1 Make your own Biodiesel Part 2
Zane Sawtell edited this page 6 months ago


Anybody can make biodiesel. It’s easy, you can make it in your kitchen area-- and it’s BETTER than the petro-diesel fuel the big oil business offer you. Your diesel motor will run much better and last longer on your home-made fuel, and it’s much cleaner-- much better for the environment and much better for health.

If you make it from utilized cooking oil it’s not just low-cost however you’ll be recycling a bothersome waste product. Most importantly is the GREAT feeling of flexibility, self-reliance and empowerment it will give you. Here’s how to do it-- everything you require to understand.

Straight grease fuel (SVO) systems can be a tidy, efficient and affordable alternative. Unlike biodiesel, with SVO you need to modify the engine. The very best way is to fit a professional singletank SVO system with replacement injectors and glowplugs optimised for veg-oil, along with fuel heating.

With the German Elsbett single-tank SVO system for instance you can use petro-diesel, biodiesel or SVO, in any combination. Just start up and go, stop and turn off, like any other car. Journey to Forever’s Toyota TownAce van uses an Elsbett single-tank system. More

There are likewise two-tank SVO systems which pre-heat the oil to make it thinner. You have to begin the engine on ordinary petroleum diesel or biodiesel in one tank and after that change to SVO in the other tank when the veg-oil is hot enough, and change back to petro- or biodiesel before you stop the engine, or you’ll coke up the injectors.

More information on straight grease systems in my blog site.

3. Biodiesel or SVO?

Biodiesel has some clear advantages over SVO: it works in any diesel, with no conversion or modifications to the engine or the fuel system-- just put it in and go. It also has much better cold-weather properties than SVO (however not as excellent as petro-diesel-- see Using biodiesel in winter). Unlike SVO,

it’s backed by many long-term tests in numerous countries, consisting of millions of miles on the road.

Biodiesel is a clean, safe, ready-to-use, alternative fuel, whereas it’s fair to say that numerous SVO systems are still speculative and require additional advancement.

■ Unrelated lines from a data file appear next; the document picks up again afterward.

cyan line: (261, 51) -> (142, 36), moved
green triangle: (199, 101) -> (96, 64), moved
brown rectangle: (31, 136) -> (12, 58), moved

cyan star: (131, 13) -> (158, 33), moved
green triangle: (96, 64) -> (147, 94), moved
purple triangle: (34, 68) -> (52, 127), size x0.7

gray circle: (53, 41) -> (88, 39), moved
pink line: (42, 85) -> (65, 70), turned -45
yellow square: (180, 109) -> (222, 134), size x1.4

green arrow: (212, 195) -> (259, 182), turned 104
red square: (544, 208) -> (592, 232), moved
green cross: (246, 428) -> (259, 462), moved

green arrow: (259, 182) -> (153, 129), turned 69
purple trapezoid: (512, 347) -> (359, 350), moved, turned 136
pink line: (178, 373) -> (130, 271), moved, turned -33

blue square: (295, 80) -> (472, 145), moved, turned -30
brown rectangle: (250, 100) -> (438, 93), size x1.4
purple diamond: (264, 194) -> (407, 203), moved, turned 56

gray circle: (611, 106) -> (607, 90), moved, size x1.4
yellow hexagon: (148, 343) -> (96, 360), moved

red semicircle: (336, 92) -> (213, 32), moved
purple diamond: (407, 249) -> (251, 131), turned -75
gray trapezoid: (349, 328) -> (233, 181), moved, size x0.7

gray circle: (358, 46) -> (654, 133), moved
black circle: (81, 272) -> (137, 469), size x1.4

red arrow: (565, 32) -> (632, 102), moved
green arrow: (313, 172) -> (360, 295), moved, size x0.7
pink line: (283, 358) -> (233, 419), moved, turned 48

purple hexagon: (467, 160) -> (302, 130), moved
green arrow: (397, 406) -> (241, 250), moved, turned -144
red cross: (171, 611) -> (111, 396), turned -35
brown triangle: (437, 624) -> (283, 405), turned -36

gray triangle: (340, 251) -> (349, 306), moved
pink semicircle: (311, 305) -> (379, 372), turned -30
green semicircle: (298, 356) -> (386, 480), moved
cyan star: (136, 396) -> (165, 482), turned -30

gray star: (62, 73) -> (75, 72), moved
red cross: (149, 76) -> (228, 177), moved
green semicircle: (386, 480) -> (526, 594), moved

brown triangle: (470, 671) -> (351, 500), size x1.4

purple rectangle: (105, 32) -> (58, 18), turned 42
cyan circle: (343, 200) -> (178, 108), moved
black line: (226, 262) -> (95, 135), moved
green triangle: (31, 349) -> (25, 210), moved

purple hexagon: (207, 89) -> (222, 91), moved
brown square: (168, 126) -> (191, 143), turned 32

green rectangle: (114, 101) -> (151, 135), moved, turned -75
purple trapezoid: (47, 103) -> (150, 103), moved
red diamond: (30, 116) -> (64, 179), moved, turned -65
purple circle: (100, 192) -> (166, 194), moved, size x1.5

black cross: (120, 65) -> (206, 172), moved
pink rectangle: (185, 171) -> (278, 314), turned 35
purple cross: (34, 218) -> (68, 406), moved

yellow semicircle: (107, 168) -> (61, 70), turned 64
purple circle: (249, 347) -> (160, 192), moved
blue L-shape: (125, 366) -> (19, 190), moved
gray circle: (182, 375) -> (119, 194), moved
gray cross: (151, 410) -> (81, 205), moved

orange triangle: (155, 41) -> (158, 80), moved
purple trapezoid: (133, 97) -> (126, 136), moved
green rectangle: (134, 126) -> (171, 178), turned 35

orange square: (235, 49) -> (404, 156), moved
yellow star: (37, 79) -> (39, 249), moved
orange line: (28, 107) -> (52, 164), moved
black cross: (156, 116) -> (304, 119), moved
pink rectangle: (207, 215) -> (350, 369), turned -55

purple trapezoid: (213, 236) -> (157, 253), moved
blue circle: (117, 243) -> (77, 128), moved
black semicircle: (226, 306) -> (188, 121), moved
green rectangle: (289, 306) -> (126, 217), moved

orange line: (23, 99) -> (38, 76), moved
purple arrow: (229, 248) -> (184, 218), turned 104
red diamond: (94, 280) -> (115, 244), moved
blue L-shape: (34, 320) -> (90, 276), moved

On the other hand, biodiesel can be more costly, depending just how much you make, what you make it from and whether you’re comparing it with brand-new oil or utilized oil (and depending upon where you live). And unlike SVO, it needs to be processed initially.

But the large and quickly growing around the world band of homebrewers don’t mind-- they make a supply weekly or when a month and soon get used to it. Many have been doing it for years.

Anyway you have to too, particularly WVO (waste grease, used, prepared), which lots of people with SVO systems utilize due to the fact that it’s inexpensive or free for the taking. With WVO food particles and impurities and water should be removed, and it probably ought to be deacidified too. Biodieselers state, “If I’m going to have to do all that I may as well make biodiesel instead.” But SVO types discount that-- it’s much less processing than making biodiesel, they say. To each his own.